Task directions: Copy every line below where the string "atua" is found.

****************************************

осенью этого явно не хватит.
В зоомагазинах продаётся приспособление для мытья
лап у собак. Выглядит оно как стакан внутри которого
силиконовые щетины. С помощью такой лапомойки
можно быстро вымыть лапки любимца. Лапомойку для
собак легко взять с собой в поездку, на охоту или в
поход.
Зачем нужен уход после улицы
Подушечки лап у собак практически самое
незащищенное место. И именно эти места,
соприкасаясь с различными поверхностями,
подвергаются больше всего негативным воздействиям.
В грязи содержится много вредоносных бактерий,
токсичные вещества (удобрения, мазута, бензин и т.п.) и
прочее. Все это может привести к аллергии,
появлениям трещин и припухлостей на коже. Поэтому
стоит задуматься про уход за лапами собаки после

****************************************

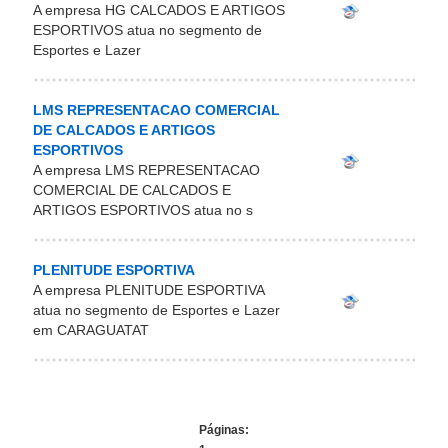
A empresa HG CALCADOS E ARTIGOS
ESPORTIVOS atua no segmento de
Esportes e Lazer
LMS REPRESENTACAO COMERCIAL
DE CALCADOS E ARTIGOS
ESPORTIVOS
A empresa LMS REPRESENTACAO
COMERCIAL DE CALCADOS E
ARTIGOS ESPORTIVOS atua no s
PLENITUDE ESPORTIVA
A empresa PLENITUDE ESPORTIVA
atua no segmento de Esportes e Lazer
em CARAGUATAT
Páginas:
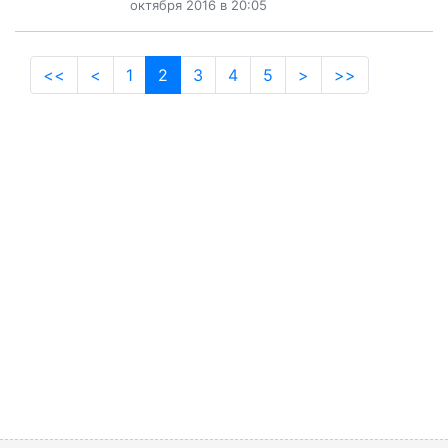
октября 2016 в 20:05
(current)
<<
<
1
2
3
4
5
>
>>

****************************************

Response:
ESPORTIVOS atua no segmento de
ARTIGOS ESPORTIVOS atua no s
atua no segmento de Esportes e Lazer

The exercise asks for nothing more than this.